How much will coronavirus (COVID-19) end up costing Canadian farmers?
Of course, the answer to this question can’t even be estimated without knowing how long the threat is going to last and how many people will end up infected. Fewer new cases are being reported in China so that’s a good sign, but it’s disconcerting to see other hotspots emerge, notably Italy and Iran.
Experts say the disease doesn’t have a particularly high fatality rate and the symptoms can often be mild. Unfortunately, transmission of the disease seems to occur quite readily. In this interconnected world, COVID-19 has become every one’s problem.
Up until now, Canada’s snarled rail transportation system has been a top concern for the country’s grain producers. Recovery from rail blockade protests, particularly in the Canadian National Railway system, is likely to take weeks if not months. The impact from COVID-19 could be much longer. In both cases, farmers have been sideswiped by events they couldn’t have anticipated.
Optimists will point out that people still need to eat, but countries crippled by quarantine and self-isolation aren’t likely to have normal imports or consumption. You also have to wonder about the products exported by China, such as active ingredients for many crop protection products. As reported by Sean Pratt in last week’s edition of this newspaper, China’s production and export of phosphate fertilizer is also being affected.
The world market for pork and beef should have been poised for a big price boost with African swine fever decimating an estimated 40 to 50 percent of China’s hog population. COVID-19 has dimmed those prospects, at least temporarily.
The diplomatic issue between Canada and China over a detained Huawei executive has now passed the one year mark, another example of agriculture being sideswiped by an unrelated issue. While China has been buying only a fraction of the Canadian canola it usually purchases, it has remained a vital market for canola oil, peas and wheat.

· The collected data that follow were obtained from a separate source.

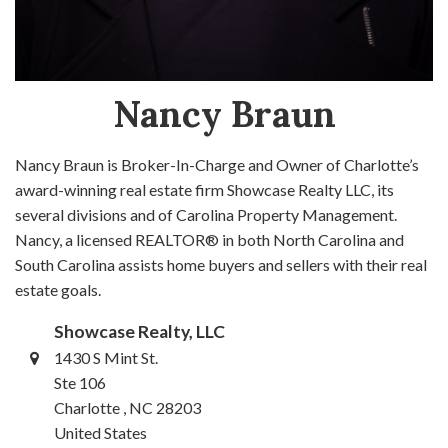
Nancy Braun
Nancy Braun is Broker-In-Charge and Owner of Charlotte’s
award-winning real estate firm Showcase Realty LLC, its
several divisions and of Carolina Property Management.
Nancy, a licensed REALTOR® in both North Carolina and
South Carolina assists home buyers and sellers with their real
estate goals.
Showcase Realty, LLC
1430 S Mint St.
Ste 106
Charlotte , NC 28203
United States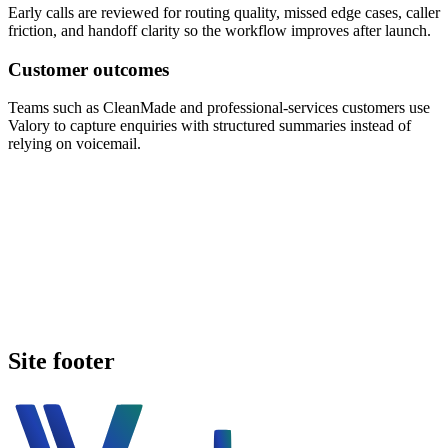
Early calls are reviewed for routing quality, missed edge cases, caller
friction, and handoff clarity so the workflow improves after launch.
Customer outcomes
Teams such as CleanMade and professional-services customers use
Valory to capture enquiries with structured summaries instead of
relying on voicemail.
Book a walkthrough
Call Valory now
Site footer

There’s always a statistical lag, but when the numbers are finally available, analysts will be looking to see what COVID-19 is doing to the pace of these sales.
With stock markets plummeting, the crisis is already generating big economic losers. Grain futures don’t function in isolation to the stock market so they’ve also been pressured.
Back in 1986, the Chernobyl radiation scare had people worried about a contaminated food supply over a large portion of Europe and grain prices briefly spiked. There would appear to be no upside food demand from COVID-19, unless it comes from people stockpiling essentials to ride out a perceived crisis.
There’s certainly a huge demand for respiratory masks and disease test kits. On the other hand, airline companies are taking a big hit from cancelled flights into China and elsewhere. Tourism will be hurt worldwide, including tourists coming to Canada. Will cruise ships ever fully recover from the spectre of them becoming floating quarantine prisons?
Any intelligent person should realize there’s no connection between coronavirus and Corona beer, but the population isn’t as smart as you might think. Sales of the beer have plummeted despite the official name of the virus being changed to COVID-19. Fear and misconceptions could end up more dangerous than the actual disease.
Hopefully, the threat fades and the lives of people in the hardest hit nations can return to some semblance of normal. Unfortunately, the problem could also get worse before it gets better.